Today! Because they didn’t burn down Rome in one day – you got to keep pluggin’ –
Melvin and Howard (1980)
Directed by Jonathan Demme
Starring Paul Le Mat, Mary Steenburgen, Jason Robards, Michael J. Pollard, Gloria Grahame, Robert Ridgely (x2), Charles Napier, Jack Kehoe (x2), Pamela Reed, John Glover (x3), Dabney Coleman, Elizabeth Cheshire
A very deceptive movie in its marketing and general awareness, Melvin and Howard ostensibly is about when milkman and all-around blue collar shlub Melvin Dummar met billionaire/eccentric/nutcase Howard Hughes in the desert one night and gave him a lift home. This is the scene that opens the film, and then isn’t mentioned again, for about an hour. And because of the bookending of the film with constant Hughes intrigue, not only did that become the focus of the movie, but everyone tends to forget the middle hour, as we watch the daily employment and marital struggles of Melvin, which is the key to the whole story.
Otherwise, what really are you left with? Sure, Robards makes a great Hughes, but he’s in the movie for about ten minutes, and then is just mentioned endlessly, making it feel like he’s a much larger character. In fairness, the movie should’ve been titled Melvin and Lynda, as Mary Steenburgen has far more and trickier acting to handle, and rightfully won an Oscar for her efforts. The spurious will and debate is intriguing, and knots the whole film together, but (and this shouldn’t be much of a spoiler) with Melvin never really having a chance at the Hughes fortune, the dramatic heart of the movie defaults to Melvin’s good-natured bouncing from one setback to another across the story. You might be more an American Graffiti fan, but for my money, this is Paul Le Mat’s best work. Melvin could come off as a doofus, or a con man, or just super pathetic, but Le Mat’s delicate balance between these shades make for more of an endearing character than he probably deserves. Steenburgen and Robards got the lion’s share of attention, but it’s Le Mat’s steady work that drives the movie.
The performances are great, and Demme’s solid pacing holds interest through the middle section – I wouldn’t really describe the structure of the movie as a fault, necessarily, but given that going in most viewers only know the movie is about Howard Hughes’ will, there is an anxious tendency to look forward to his reemergence in the story.

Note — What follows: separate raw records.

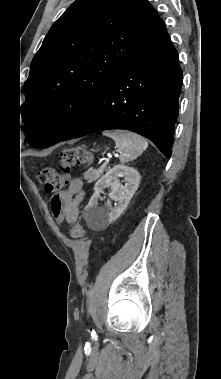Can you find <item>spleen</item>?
I'll use <instances>...</instances> for the list:
<instances>
[{"instance_id": "3e777b00", "label": "spleen", "mask_w": 221, "mask_h": 379, "mask_svg": "<svg viewBox=\"0 0 221 379\" xmlns=\"http://www.w3.org/2000/svg\"><path fill=\"white\" fill-rule=\"evenodd\" d=\"M103 134L115 141L121 163L133 161L148 147V142L142 136L132 132L117 130Z\"/></svg>"}]
</instances>
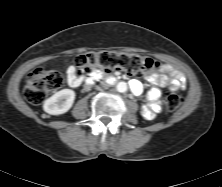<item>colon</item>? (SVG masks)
Instances as JSON below:
<instances>
[{
  "label": "colon",
  "instance_id": "colon-1",
  "mask_svg": "<svg viewBox=\"0 0 222 187\" xmlns=\"http://www.w3.org/2000/svg\"><path fill=\"white\" fill-rule=\"evenodd\" d=\"M73 64L74 68L87 78L116 69L135 75L153 73L160 68L159 62L150 57L109 51L79 55ZM62 85L63 77L59 72L38 67L28 75L24 96L29 103L40 104L50 92L58 90ZM180 103L181 97L178 93L166 96L165 107L168 111H176Z\"/></svg>",
  "mask_w": 222,
  "mask_h": 187
}]
</instances>
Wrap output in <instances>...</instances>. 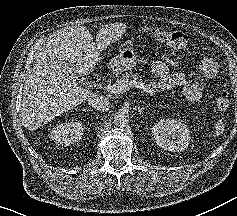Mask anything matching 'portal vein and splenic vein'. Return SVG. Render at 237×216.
Instances as JSON below:
<instances>
[{"mask_svg":"<svg viewBox=\"0 0 237 216\" xmlns=\"http://www.w3.org/2000/svg\"><path fill=\"white\" fill-rule=\"evenodd\" d=\"M127 88H129L128 83L117 82L113 85H110V92L121 93L122 91L126 90Z\"/></svg>","mask_w":237,"mask_h":216,"instance_id":"18ae733b","label":"portal vein and splenic vein"}]
</instances>
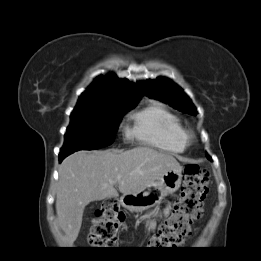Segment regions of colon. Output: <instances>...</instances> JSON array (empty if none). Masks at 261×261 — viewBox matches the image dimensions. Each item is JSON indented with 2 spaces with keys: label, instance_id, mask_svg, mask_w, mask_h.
<instances>
[{
  "label": "colon",
  "instance_id": "obj_1",
  "mask_svg": "<svg viewBox=\"0 0 261 261\" xmlns=\"http://www.w3.org/2000/svg\"><path fill=\"white\" fill-rule=\"evenodd\" d=\"M208 173L190 165L184 170L179 198L171 215L159 226L149 241L153 248H171L181 244L191 232V225L203 214L202 203L207 195ZM125 213L116 201L106 200L95 212L88 242L95 248L112 249L118 246V235Z\"/></svg>",
  "mask_w": 261,
  "mask_h": 261
}]
</instances>
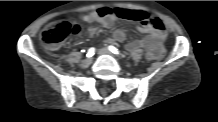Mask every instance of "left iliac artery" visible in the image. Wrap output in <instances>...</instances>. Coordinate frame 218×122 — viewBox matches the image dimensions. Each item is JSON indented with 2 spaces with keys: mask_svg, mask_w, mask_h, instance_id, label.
Here are the masks:
<instances>
[{
  "mask_svg": "<svg viewBox=\"0 0 218 122\" xmlns=\"http://www.w3.org/2000/svg\"><path fill=\"white\" fill-rule=\"evenodd\" d=\"M108 48L112 53L121 55L120 51L116 47H114L113 45H110Z\"/></svg>",
  "mask_w": 218,
  "mask_h": 122,
  "instance_id": "left-iliac-artery-1",
  "label": "left iliac artery"
}]
</instances>
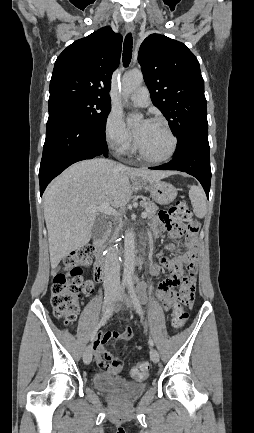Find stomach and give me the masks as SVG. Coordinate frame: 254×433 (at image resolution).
Segmentation results:
<instances>
[{
	"label": "stomach",
	"instance_id": "stomach-1",
	"mask_svg": "<svg viewBox=\"0 0 254 433\" xmlns=\"http://www.w3.org/2000/svg\"><path fill=\"white\" fill-rule=\"evenodd\" d=\"M146 188L154 201L161 205L171 203L177 196V189L172 184L164 181L150 182Z\"/></svg>",
	"mask_w": 254,
	"mask_h": 433
}]
</instances>
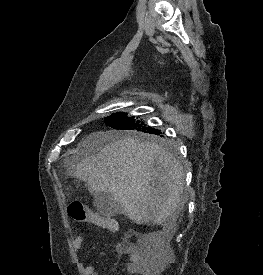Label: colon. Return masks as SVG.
I'll use <instances>...</instances> for the list:
<instances>
[{
	"label": "colon",
	"instance_id": "colon-1",
	"mask_svg": "<svg viewBox=\"0 0 263 275\" xmlns=\"http://www.w3.org/2000/svg\"><path fill=\"white\" fill-rule=\"evenodd\" d=\"M68 213L77 222H90L102 224L105 229L117 232L119 225L115 221L105 220L103 217L88 210L82 203L74 202L69 205ZM165 250L162 247L153 246L148 252V275H155L159 266L164 263Z\"/></svg>",
	"mask_w": 263,
	"mask_h": 275
}]
</instances>
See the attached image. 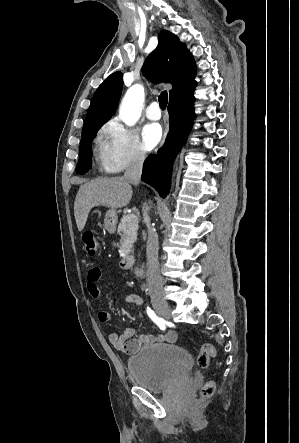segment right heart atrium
<instances>
[{"instance_id": "right-heart-atrium-1", "label": "right heart atrium", "mask_w": 299, "mask_h": 443, "mask_svg": "<svg viewBox=\"0 0 299 443\" xmlns=\"http://www.w3.org/2000/svg\"><path fill=\"white\" fill-rule=\"evenodd\" d=\"M100 135L111 171L121 172L144 163L146 154L134 130L117 120H111L100 129Z\"/></svg>"}]
</instances>
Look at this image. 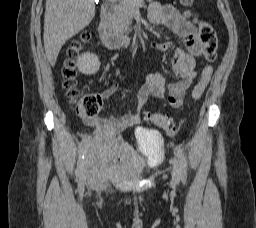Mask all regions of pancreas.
<instances>
[{"label":"pancreas","instance_id":"1","mask_svg":"<svg viewBox=\"0 0 256 228\" xmlns=\"http://www.w3.org/2000/svg\"><path fill=\"white\" fill-rule=\"evenodd\" d=\"M138 5L134 0H123L120 2L112 16V27L116 32L127 34L131 31L134 10Z\"/></svg>","mask_w":256,"mask_h":228}]
</instances>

Bo Goldman’s terrific screenplay functions better with less preconceived ideas – I only glancingly knew anything about this movie the first time I saw it – but it can be frustrating if Howard’s end of Melvin and Howard is all you’ve tuned in to see.
Along with Steenburgen, Goldman’s screenplay also won an Oscar – his second, following his adaptation of One Flew Over the Cuckoo’s Nest – and Robards was nominated, while both actors plus Le Mat and the film itself were nominated for Comedy/Musical Globes. But no where was the Best Dumb Christmas Song award given to Melvin for his drive time singalong “Santa’s Souped-Up Sleigh.” Boo!
Also as a sad bit of trivia, Oscar winner Gloria Grahame (best remembered as Violet in It’s a Wonderful Life) randomly turns up here, playing Lynda’s mother, and has literally no lines in the film. Her later life took a lot of weird turns (some of which are recounted in the movie Film Stars Don’t Die in Liverpool), including marrying her own former stepson, Shadows star Anthony Ray, and undergoing electroshock therapy after a nervous breakdown, because that was an actual treatment a licensed doctor would recommend in the 1960’s. But really, what is she even doing in Melvin and Howard?
Character actors abound in the Two-Timers club today, with Jack Kehoe (#354 The Untouchables) and Robert Ridgely (#395 Robin Hood: Men in Tights) joining up, as well as Three-Timer John Glover (#399 Payback and #325 Gremlins 2)!